Chapter Text
The town held an open-air farmer’s market every Saturday morning. Today, if one looked up in the trees and squinted hard enough, they’d see something rather strange: a bat perched right-side up in broad daylight, atop some leaves, notably avoided by the crows and magpies that also massed around the town square.
Below, amongst the swirling crowd, stood a rose-haired woman with a crossbow, talking animatedly with one of the sellers, occasionally laughing or leaning forward to jokingly threaten them. Apo stared down, ignoring the swelling of longing within her and the swelling of hunger and the scent that made her heart leap and the scent that made her salivate
She already knew Cherri hadn’t received her letters; so Cherri didn’t know she was already back. She still expected Apo to return once the six months were up. She’d still be counting down the days.
She wouldn’t be expecting… this.
Apo didn’t want to look at themselves. The journey back had given them time to think, the last thing they’d needed. She’d realized she’d done the exact same thing she did in Fernsfield all over again; she had run from the blood, run from the slaughter, run from her duty. Except this time, her punishment wasn’t to be banished to a post far away, where the Captain had to have known the rumors about Oakhurst, he lied to me about what I’d find there, he hoped I’d never return.
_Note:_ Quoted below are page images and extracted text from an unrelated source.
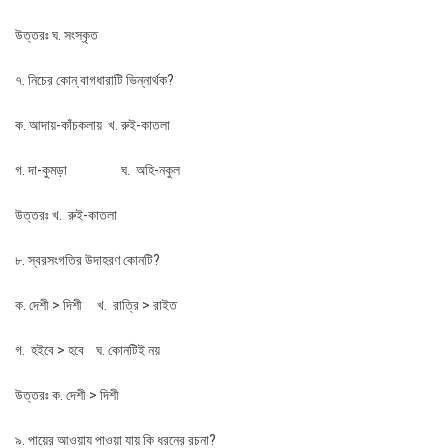
উত্তরঃ ঘ. সংস্কৃত
৭. নিচের কোন্ বাগধারাটি ভিন্নার্থক?
ক. আদায়-কাঁচকলায় খ. রুই-কাতলা
গ. দা-কুমড়া ঘ. অহি-নকুল
উত্তরঃ খ. রুই-কাতলা
৮. স্বরসংগতির উদাহরণ কোনটি?
ক. দেশী > দিশী খ. রাত্রি > রাইত
গ. হইবে > হবে ঘ. কোনটিই নয়
উত্তরঃ ক. দেশী > দিশী
৯. পায়ের আওয়ায পাওয়া যায় কি ধরনের রচনা?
This time, her punishment was something she’d lost the chance to take back.
Cherri turned her head to gaze at the trees with her good eye, and for a second it felt like she was staring right at Apo. Apo flinched away, hoping desperately that the leaves hid her form. She could feel herself slipping, and the tenuous control she had over her powers told her she couldn’t stay like this for much longer. So she shut her eyes and flew away, hoping against hope that no pang of recognition would come to her love’s heart.
—
The afternoon and evening passed in a haze.
Apo’s cabin in the forest wasn’t their proudest creation. They’d always had a knack more for brick and stone than wood and cloth, but due to the temporary nature of most military outposts, they’d grudgingly gotten used to working with those. Since Oakhurst, though, they had gained an appreciation for wood. It had an earthiness, an aliveness the cold stone did not.
Or maybe the stone just reminded her too much of the castle. Of those damn beacons.
She hunted in the forest each night, her enhanced senses helping her avoid the sparse human habitations that dotted the area. Sometimes she would hear wolves, but they shied away from her.
Even an apex predator will avoid a monster.
The label she’d shrugged off at the time, she couldn’t really deny now. Once she’d left Oakhurst, without her determination to make it out or her lust for revenge, she couldn’t ignore the hunger. She’d borne a vain hope that in keeping herself weak, drinking little enough blood that her claws were just nails, perhaps it might recede. That she could be what she’d been during those first days, ravenous and tortured but more or less herself as she used to be.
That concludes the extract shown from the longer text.